Lesson 2 : Start modestly and grow

Kenroc started small.

In 1967, Ken Sexton invested $3,500 to launch Regina’s first supply house catering exclusively to the drywall trade.
Even then, $3,500 was not much to get started. Kenroc’s first building was on the small side on a rented lot next to the railway line in Regina’s core neighbourhood near Taylor Field.

“The original building was so small, you couldn’t have more than three people in there at one time,” said Jim Sexton, Ken Sexton’s son, who remembers visiting for the first time as a 10-year-old.

“If mom and dad were in there, and two customers came in, someone had to leave the building because it was that small.”

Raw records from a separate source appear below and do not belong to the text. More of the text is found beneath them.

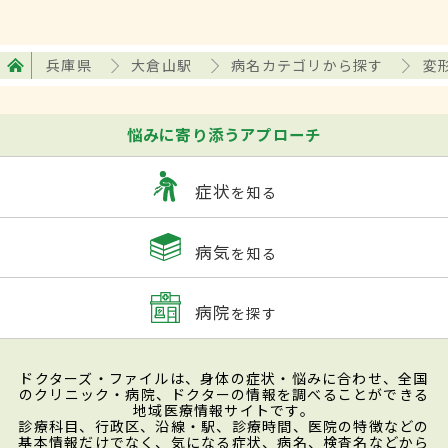
兵庫県
大倉山駅
病名カテゴリから探す
変
悩みに寄り添うアプローチ
症状
を知る
病気
を知る
病院
を探す
ドクターズ・ファイルは、身体の症状・悩みに合わせ、全国
のクリニック・病院、ドクターの情報を調べることができる
地域医療情報サイトです。
診療科目、行政区、沿線・駅、診療時間、医院の特徴などの
基本情報だけでなく、気になる症状、病名、検査名などから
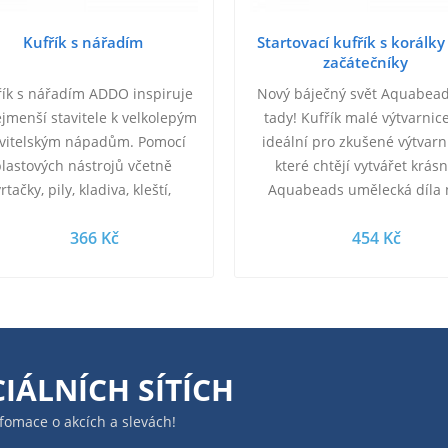
Kufřík s nářadím
Startovací kufřík s korálky
začátečníky
řík s nářadím ADDO inspiruje
Nový báječný svět Aquabead
ejmenší stavitele k velkolepým
tady! Kufřík malé výtvarnice
avitelským nápadům. Pomocí
ideální pro zkušené výtvarn
plastových nástrojů včetně
které chtějí vytvářet krás
rtačky, pily, kladiva, kleští,
Aquabeads umělecká díla 
roubováku, matic, šroubů a
dovolené, u přátel nebo třeb
366 Kč
454 Kč
dalších, mohou…
jednodenním…
IÁLNÍCH SÍTÍCH
infomace o akcích a slevách!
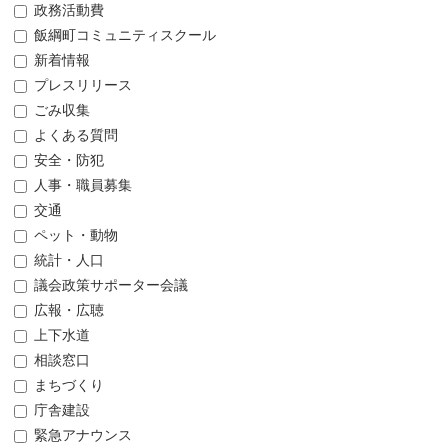
政務活動費
飯綱町コミュニティスクール
新着情報
プレスリリース
ごみ収集
よくある質問
安全・防犯
人事・職員募集
交通
ペット・動物
統計・人口
議会政策サポーター会議
広報・広聴
上下水道
相談窓口
まちづくり
庁舎建設
緊急アナウンス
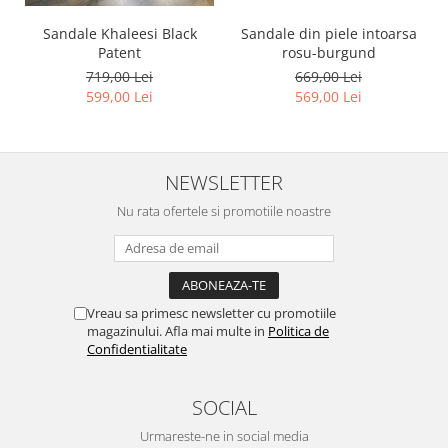
Sandale Khaleesi Black
Sandale din piele intoarsa
Patent
rosu-burgund
719,00 Lei
669,00 Lei
599,00 Lei
569,00 Lei
NEWSLETTER
Nu rata ofertele si promotiile noastre
Vreau sa primesc newsletter cu promotiile
magazinului. Afla mai multe in
Politica de
Confidentialitate
SOCIAL
Urmareste-ne in social media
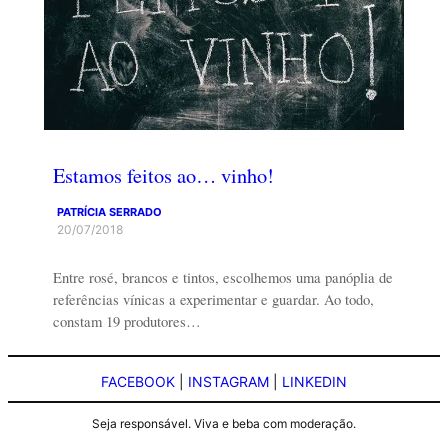
Estamos feitos ao… vinho!
PATRÍCIA SERRADO
20/07/2018
Entre rosé, brancos e tintos, escolhemos uma panóplia de
referências vínicas a experimentar e guardar. Ao todo,
constam 19 produtores…
FACEBOOK
|
INSTAGRAM
|
LINKEDIN
Seja responsável. Viva e beba com moderação.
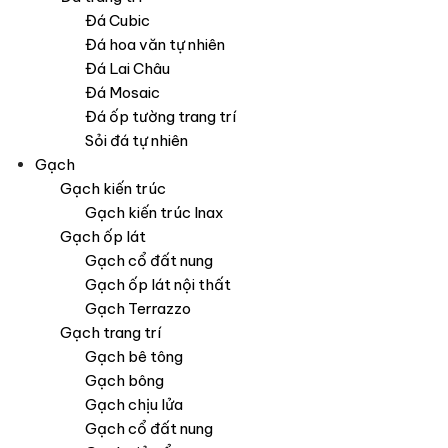
Đá Cubic
Đá hoa văn tự nhiên
Đá Lai Châu
Đá Mosaic
Đá ốp tường trang trí
Sỏi đá tự nhiên
Gạch
Gạch kiến trúc
Gạch kiến trúc Inax
Gạch ốp lát
Gạch cổ đất nung
Gạch ốp lát nội thất
Gạch Terrazzo
Gạch trang trí
Gạch bê tông
Gạch bông
Gạch chịu lửa
Gạch cổ đất nung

Vic Winik was one of Kenroc’s first employees. He drove a rickety forklift and an old truck with questionable brakes. They battled the weather, putting up modest structures to try to protect their products.

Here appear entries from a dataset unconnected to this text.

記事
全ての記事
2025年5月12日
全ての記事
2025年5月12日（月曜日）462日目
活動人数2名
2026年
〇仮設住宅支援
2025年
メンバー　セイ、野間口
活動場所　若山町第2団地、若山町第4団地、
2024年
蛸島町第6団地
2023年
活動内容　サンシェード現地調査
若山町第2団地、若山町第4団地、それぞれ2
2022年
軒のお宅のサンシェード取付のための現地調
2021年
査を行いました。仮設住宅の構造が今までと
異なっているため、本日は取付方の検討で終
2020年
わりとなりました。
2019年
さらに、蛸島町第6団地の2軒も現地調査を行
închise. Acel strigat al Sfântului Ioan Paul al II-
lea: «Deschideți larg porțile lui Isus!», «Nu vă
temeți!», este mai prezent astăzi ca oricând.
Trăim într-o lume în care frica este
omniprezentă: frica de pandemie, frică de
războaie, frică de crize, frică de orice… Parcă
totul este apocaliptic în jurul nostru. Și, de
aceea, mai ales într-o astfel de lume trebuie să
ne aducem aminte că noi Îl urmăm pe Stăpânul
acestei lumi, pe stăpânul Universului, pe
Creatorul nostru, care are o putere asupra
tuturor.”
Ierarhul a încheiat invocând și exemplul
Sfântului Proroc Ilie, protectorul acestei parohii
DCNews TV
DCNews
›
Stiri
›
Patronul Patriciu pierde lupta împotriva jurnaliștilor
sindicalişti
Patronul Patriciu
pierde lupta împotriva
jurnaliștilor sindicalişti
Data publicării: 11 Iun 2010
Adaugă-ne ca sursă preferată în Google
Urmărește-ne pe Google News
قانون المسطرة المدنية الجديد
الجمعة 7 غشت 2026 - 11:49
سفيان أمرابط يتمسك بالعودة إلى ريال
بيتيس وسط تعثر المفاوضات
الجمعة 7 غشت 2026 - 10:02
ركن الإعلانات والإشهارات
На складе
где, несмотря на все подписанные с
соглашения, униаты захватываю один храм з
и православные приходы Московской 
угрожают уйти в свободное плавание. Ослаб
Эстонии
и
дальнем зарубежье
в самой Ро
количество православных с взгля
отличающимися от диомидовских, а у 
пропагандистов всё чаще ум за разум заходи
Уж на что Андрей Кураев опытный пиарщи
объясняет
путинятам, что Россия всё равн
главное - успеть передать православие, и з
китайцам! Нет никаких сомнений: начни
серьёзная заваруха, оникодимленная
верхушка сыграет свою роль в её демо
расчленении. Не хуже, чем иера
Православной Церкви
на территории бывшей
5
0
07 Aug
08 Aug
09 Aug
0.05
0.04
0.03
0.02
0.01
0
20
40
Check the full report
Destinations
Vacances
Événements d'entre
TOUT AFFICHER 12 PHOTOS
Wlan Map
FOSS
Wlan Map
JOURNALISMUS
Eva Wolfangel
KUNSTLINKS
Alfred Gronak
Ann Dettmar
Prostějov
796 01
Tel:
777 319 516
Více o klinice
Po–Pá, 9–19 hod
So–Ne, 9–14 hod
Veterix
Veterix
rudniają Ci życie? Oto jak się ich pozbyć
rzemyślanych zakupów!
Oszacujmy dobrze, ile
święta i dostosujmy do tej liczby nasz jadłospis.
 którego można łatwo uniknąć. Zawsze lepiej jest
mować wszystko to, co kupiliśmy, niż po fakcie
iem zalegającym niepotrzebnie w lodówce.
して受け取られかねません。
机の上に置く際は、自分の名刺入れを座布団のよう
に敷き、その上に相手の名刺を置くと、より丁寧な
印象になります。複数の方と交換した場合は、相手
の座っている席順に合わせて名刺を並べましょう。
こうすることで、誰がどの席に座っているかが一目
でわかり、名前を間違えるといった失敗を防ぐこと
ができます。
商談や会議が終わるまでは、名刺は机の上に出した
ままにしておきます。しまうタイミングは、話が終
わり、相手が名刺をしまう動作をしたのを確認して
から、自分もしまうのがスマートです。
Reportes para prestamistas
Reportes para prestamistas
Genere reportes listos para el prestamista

But that modest start was enough to get them going. Winik kept the vehicles running, took orders, made deliveries and managed the tiny Kenroc yard.

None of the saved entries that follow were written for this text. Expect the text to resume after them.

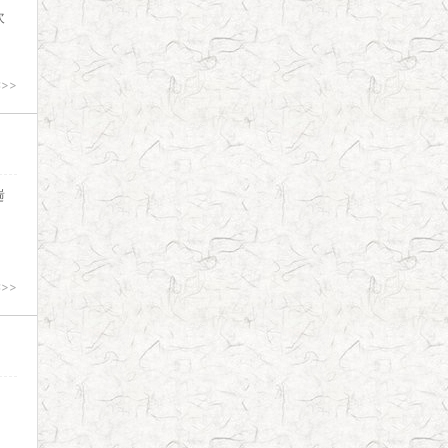
坎
>>
遄
>>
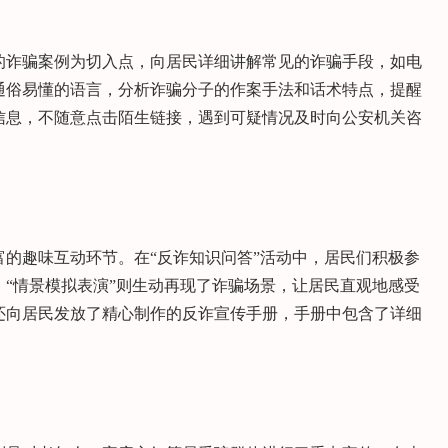
的诈骗案例为切入点，向居民详细讲解常见的诈骗手段，如电
通俗易懂的语言，分析诈骗分子的作案手法和话术特点，提醒
信息，不随意点击陌生链接，遇到可疑情况及时向公安机关咨
的趣味互动环节。在“反诈知识问答”活动中，居民们积极参
“情景模拟表演”则生动再现了诈骗场景，让居民直观地感受
还向居民发放了精心制作的反诈宣传手册，手册中包含了详细
。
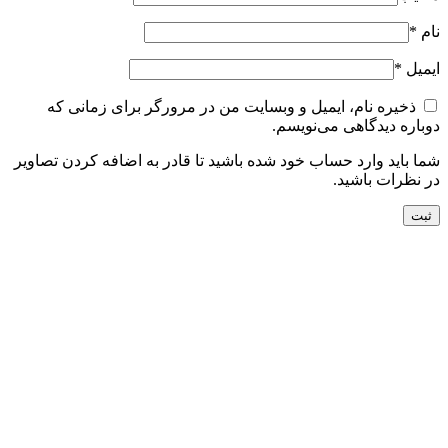
نام
*
ایمیل
*
ذخیره نام، ایمیل و وبسایت من در مرورگر برای زمانی که
دوباره دیدگاهی می‌نویسم.
شما باید وارد حساب خود شده باشید تا قادر به اضافه کردن تصاویر
در نظرات باشید.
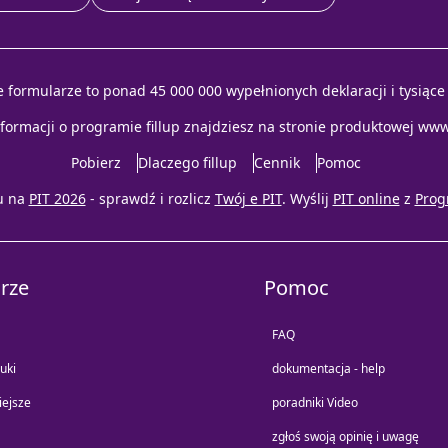
e formularze to ponad 45 000 000 wypełnionych deklaracji i tysiąc
nformacji o programie fillup znajdziesz na stronie produktowej
www.
Pobierz
Dlaczego fillup
Cennik
Pomoc
u na
PIT 2026
- sprawdź i rozlicz
Twój e PIT
. Wyślij
PIT online
z
Prog
rze
Pomoc
FAQ
uki
dokumentacja - help
iejsze
poradniki Video
zgłoś swoją opinię i uwagę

Sexton relied on his talent for sales and promotion to get customers. That combined with good timing gave him a running start as the company rode an upswing in the Regina housing market.

Once Kenroc was on its feet, new employees arrived. A few contractors followed Sexton from Bird Construction to his new company.

By 1969, Kenroc bought a former Co-op property on the other side of the railyard that had covered storage for materials.
As the company’s resources permitted and opportunities arose, the company evolved and expanded into other key markets across Western Canada.